12. A device for generating animations of biological clusters, characterized in that, include: A response module is used to respond to a target animation generation instruction, determine the target virtual biological cluster to which the target animation generation instruction is directed, and the motion logic that the target virtual biological cluster needs to execute in the cluster animation, wherein the target virtual biological cluster includes multiple biological individuals; The determination module is used to determine a pre-made target biological individual model and multiple animation resources corresponding to the target biological individual model, wherein each animation resource is used to display the action performance of the biological individual when it is in a corresponding behavioral state, and the biological individual includes multiple behavioral states; The first generation module is used to generate vertex texture animation of the target biological individual model based on the multiple animation resources; The second generation module is used to generate a particle cluster that moves in the virtual scene according to the motion logic based on the particle system, wherein the particle cluster includes multiple particle objects and the particle cluster corresponds to the target virtual biological cluster.
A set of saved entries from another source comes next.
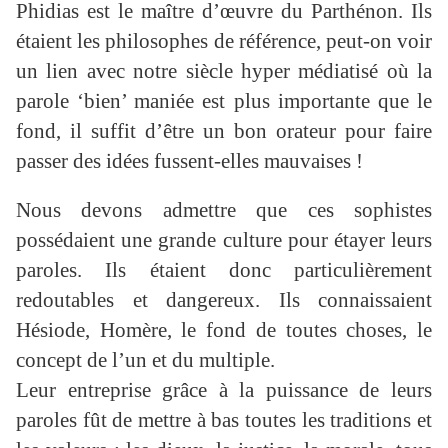
Phidias est le maître d’œuvre du Parthénon. Ils
étaient les philosophes de référence, peut-on voir
un lien avec notre siècle hyper médiatisé où la
parole ‘bien’ maniée est plus importante que le
fond, il suffit d’être un bon orateur pour faire
passer des idées fussent-elles mauvaises !
Nous devons admettre que ces sophistes
possédaient une grande culture pour étayer leurs
paroles. Ils étaient donc particulièrement
redoutables et dangereux. Ils connaissaient
Hésiode, Homère, le fond de toutes choses, le
concept de l’un et du multiple.
Leur entreprise grâce à la puissance de leurs
paroles fût de mettre à bas toutes les traditions et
The calculation module is used to calculate the real-time motion state of each particle object in the particle swarm and determine the target behavior state that matches the real-time motion state from the multiple behavior states of the biological individual. The rendering module is used to render and generate a cluster animation corresponding to the target virtual biological cluster based on the target behavior state corresponding to each particle object and the vertex texture animation of the target biological individual model.

13. An electronic device, characterized in that, include: The device includes a processor, a storage medium, and a bus, wherein the storage medium stores machine-readable instructions executable by the processor, and when the electronic device is running, the processor communicates with the storage medium via the bus, and the processor executes the machine-readable instructions to perform the steps of the method for generating biological cluster animation as described in any one of claims 1-11.

14. A computer-readable storage medium, characterized in that, The computer-readable storage medium stores a computer program that, when executed by a processor, performs the steps of the method for generating biological cluster animation as described in any one of claims 1-11.